Data-Efficient Limited-Angle CT Using Deep Priors and Regularization
Ilmari Vahteristo, Zhi-Song Liu, Andreas Rupp
TL;DR
The paper addresses the challenge of reconstructing images from limited-angle CT data, where angular coverage is insufficient to uniquely determine the interior. It introduces a gradient-based reconstruction framework that fuses multiple regularization strategies—Deep Image Prior, Total Variation, sinogram filtering, and Patch Similarity Regularization—via a differentiable Radon transform, and it includes a disk-mask with offset optimization to constrain the region. Demonstrating on the HTC'22 dataset, the approach achieves competitive results using only 12 data points for priors and hyperparameter selection, significantly less than typical data-driven methods. The findings highlight the potential of data-efficient, optimization-based CT reconstruction with well-chosen priors for practical, low-data scenarios, and the implementation is provided openly for reproducibility.
Abstract
Reconstructing an image from its Radon transform is a fundamental computed tomography (CT) task arising in applications such as X-ray scans. In many practical scenarios, a full 180-degree scan is not feasible, or there is a desire to reduce radiation exposure. In these limited-angle settings, the problem becomes ill-posed, and methods designed for full-view data often leave significant artifacts. We propose a very low-data approach to reconstruct the original image from its Radon transform under severe angle limitations.
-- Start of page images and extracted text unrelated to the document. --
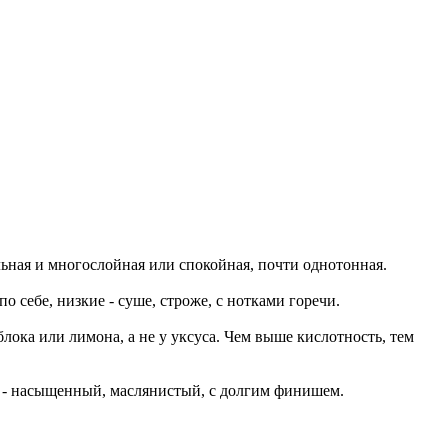
льная и многослойная или спокойная, почти однотонная.
о себе, низкие - суше, строже, с нотками горечи.
блока или лимона, а не у уксуса. Чем выше кислотность, тем
ый - насыщенный, маслянистый, с долгим финишем.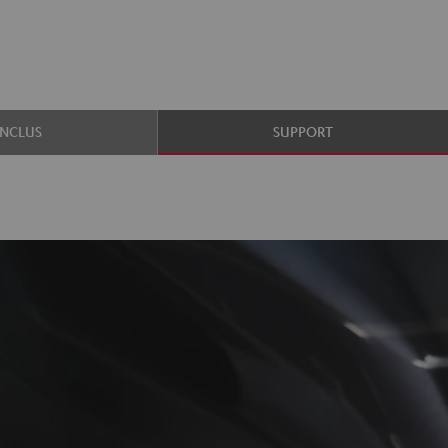
INCLUS
SUPPORT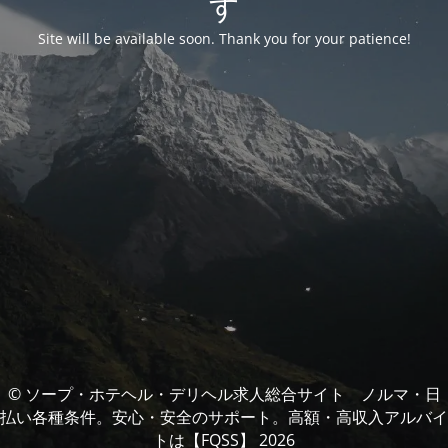
す
Site will be available soon. Thank you for your patience!
© ソープ・ホテヘル・デリヘル求人総合サイト ノルマ・日
払い各種条件。安心・安全のサポート。高額・高収入アルバイ
トは【FQSS】 2026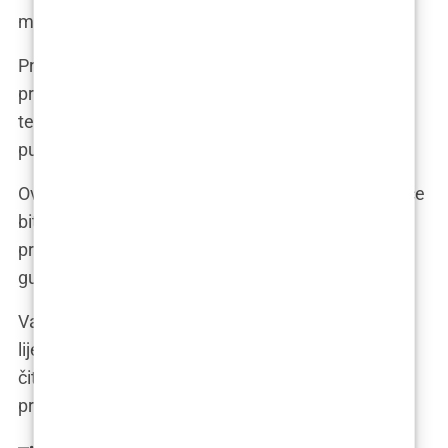
maratona – ključan je za uspjeh i oporavak.
Prvo, vaš kirurg će vas detaljno pregledati i
procijeniti vaše zdravstveno stanje. To je kao
tehnički pregled vašeg automobila prije dugog
putovanja – želite biti sigurni da je sve u redu.
Ovisno o vašim individualnim potrebama, možda će
biti potrebni neki dodatni testovi, poput krvnih
pretraga ili EKG-a. To je kao provjera ulja i tlaka u
gumama – osigurava da ste spremni za put.
Vaš kirurg će vam dati detaljne upute o prehrani,
lijekovima i načinu života prije zahvata. To je kao
čitanje karte prije putovanja – pomaže vam da se
pripremite i izbjegnete neugodna iznenađenja.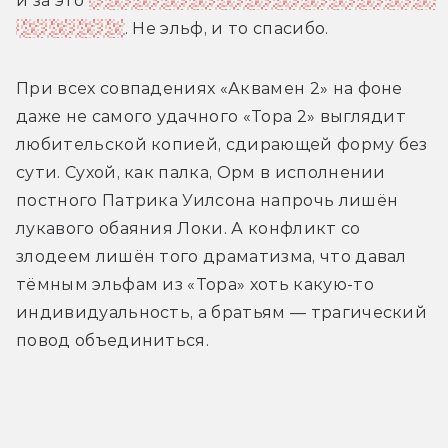
и за это 
царь Атлан, предок Аквамена, заточил 
его во льдах
. Не эльф, и то спасибо.
При всех совпадениях «Аквамен 2» на фоне 
даже не самого удачного «Тора 2» выглядит 
любительской копией, сдирающей форму без 
сути. Сухой, как палка, Орм в исполнении 
постного Патрика Уилсона напрочь лишён 
лукавого обаяния Локи. А конфликт со 
злодеем лишён того драматизма, что давал 
тёмным эльфам из «Тора» хоть какую-то 
индивидуальность, а братьям — трагический 
повод объединиться.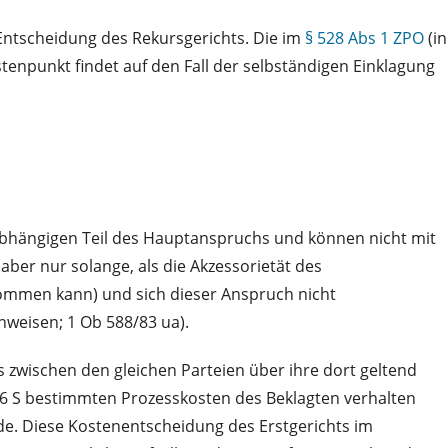
 Entscheidung des Rekursgerichts. Die im
§ 528 Abs 1 ZPO
(in
npunkt findet auf den Fall der selbständigen Einklagung
abhängigen Teil des Hauptanspruchs und können nicht mit
aber nur solange, als die Akzessorietät des
kommen kann) und sich dieser Anspruch nicht
nweisen; 1 Ob 588/83 ua).
ts zwischen den gleichen Parteien über ihre dort geltend
26 S bestimmten Prozesskosten des Beklagten verhalten
de. Diese Kostenentscheidung des Erstgerichts im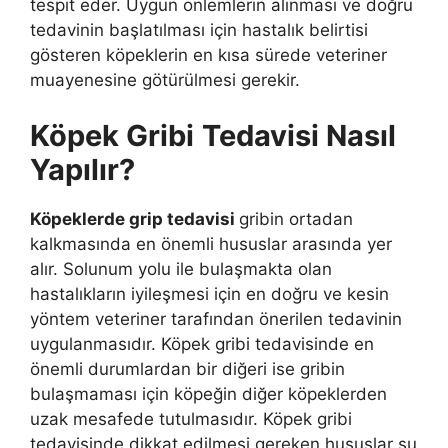
tespit eder. Uygun önlemlerin alınması ve doğru
tedavinin başlatılması için hastalık belirtisi
gösteren köpeklerin en kısa sürede veteriner
muayenesine götürülmesi gerekir.
Köpek Gribi
Tedavisi Nasıl
Yapılır?
Köpeklerde grip tedavisi
gribin ortadan
kalkmasında en önemli hususlar arasında yer
alır. Solunum yolu ile bulaşmakta olan
hastalıkların iyileşmesi için en doğru ve kesin
yöntem veteriner tarafından önerilen tedavinin
uygulanmasıdır. Köpek gribi tedavisinde en
önemli durumlardan bir diğeri ise gribin
bulaşmaması için köpeğin diğer köpeklerden
uzak mesafede tutulmasıdır. Köpek gribi
tedavisinde dikkat edilmesi gereken hususlar şu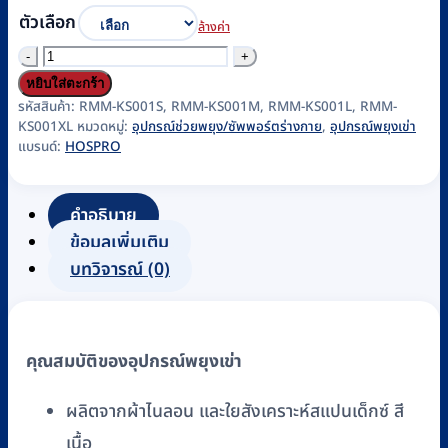
ตัวเลือก
ล้างค่า
จำนวน
อุปกรณ์
หยิบใส่ตะกร้า
พยุง
รหัสสินค้า:
RMM-KS001S, RMM-KS001M, RMM-KS001L, RMM-
KS001XL
หมวดหมู่:
อุปกรณ์ช่วยพยุง/ซัพพอร์ตร่างกาย
,
อุปกรณ์พยุงเข่า
ข้อ
แบรนด์:
HOSPRO
เข่า
ซัพพอร์ต
คำอธิบาย
เข่า
ข้อมูลเพิ่มเติม
(Knee
บทวิจารณ์ (0)
Support)
สี
เนื้อ
HOSPRO
คุณสมบัติของอุปกรณ์พยุงเข่า
รุ่น
H-
ผลิตจากผ้าไนลอน และใยสังเคราะห์สแปนเด็กซ์ สี
SPK01
เนื้อ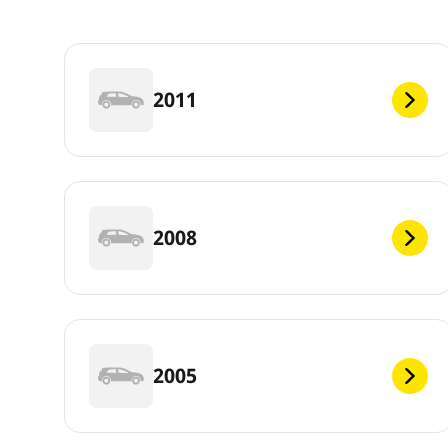
2011
2008
2005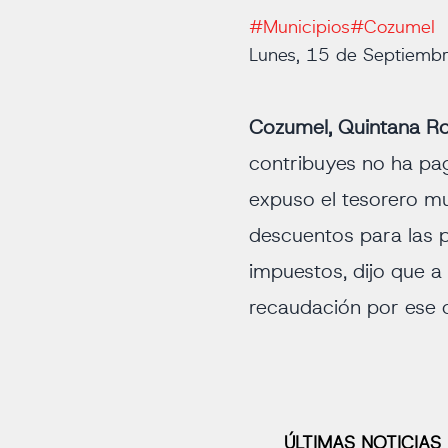
#Municipios
#Cozumel
Lunes, 15 de Septiemb
Cozumel, Quintana R
contribuyes no ha pag
expuso el tesorero mun
descuentos para las 
impuestos, dijo que a
recaudación por ese 
ÚLTIMAS NOTICIAS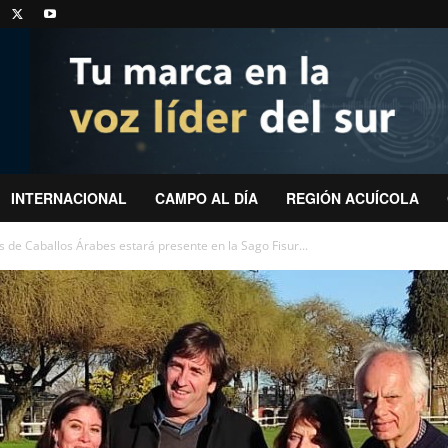
INTERNACIONAL
CAMPO AL DÍA
REGIÓN ACUÍCOLA
 de Caballos Árabes estará presente en la Sago Fisur...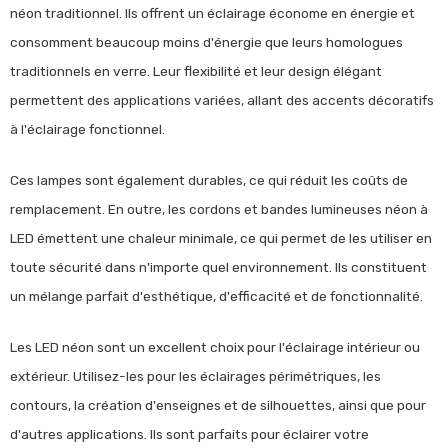
néon traditionnel. Ils offrent un éclairage économe en énergie et
consomment beaucoup moins d'énergie que leurs homologues
traditionnels en verre. Leur flexibilité et leur design élégant
permettent des applications variées, allant des accents décoratifs
à l'éclairage fonctionnel.
Ces lampes sont également durables, ce qui réduit les coûts de
remplacement. En outre, les cordons et bandes lumineuses néon à
LED émettent une chaleur minimale, ce qui permet de les utiliser en
toute sécurité dans n'importe quel environnement. Ils constituent
un mélange parfait d'esthétique, d'efficacité et de fonctionnalité.
Les LED néon sont un excellent choix pour l'éclairage intérieur ou
extérieur. Utilisez-les pour les éclairages périmétriques, les
contours, la création d'enseignes et de silhouettes, ainsi que pour
d'autres applications. Ils sont parfaits pour éclairer votre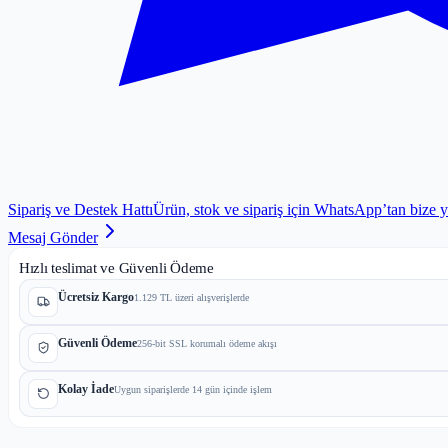
Sipariş ve Destek Hattı
Ürün, stok ve sipariş için WhatsApp’tan bize 
Mesaj Gönder
Hızlı teslimat ve Güvenli Ödeme
Ücretsiz Kargo
1.129 TL üzeri alışverişlerde
Güvenli Ödeme
256-bit SSL korumalı ödeme akışı
Kolay İade
Uygun siparişlerde 14 gün içinde işlem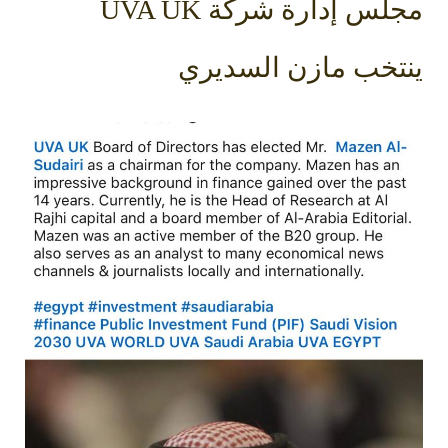
مجلس إدارة شركة UVA UK
تخب مازن السديري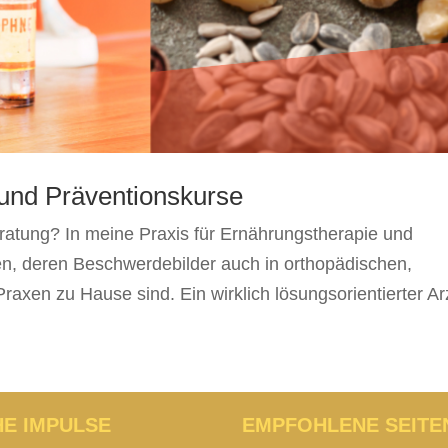
 und Präventionskurse
ratung? In meine Praxis für Ernährungstherapie und
 deren Beschwerdebilder auch in orthopädischen,
raxen zu Hause sind. Ein wirklich lösungsorientierter Arz
HE IMPULSE
EMPFOHLENE SEITE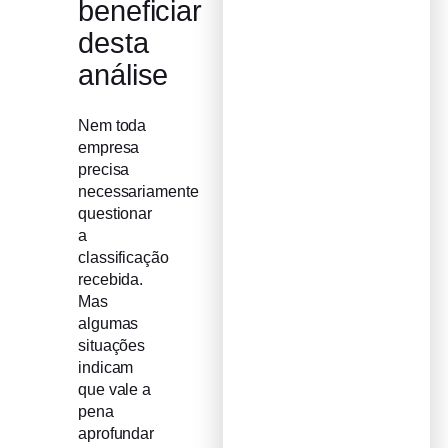
beneficiar
desta
análise
Nem toda
empresa
precisa
necessariamente
questionar
a
classificação
recebida.
Mas
algumas
situações
indicam
que vale a
pena
aprofundar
Because the inverse problem is ill-posed, we combine multiple regularization methods, including Total Variation, a sinogram filter, Deep Image Prior, and a patch-level autoencoder. We use a differentiable implementation of the Radon transform, which allows us to use gradient-based techniques to solve the inverse problem. Our method is evaluated on a dataset from the Helsinki Tomography Challenge 2022, where the goal is to reconstruct a binary disk from its limited-angle sinogram. We only use a total of 12 data points--eight for learning a prior and four for hyperparameter selection--and achieve results comparable to the best synthetic data-driven approaches.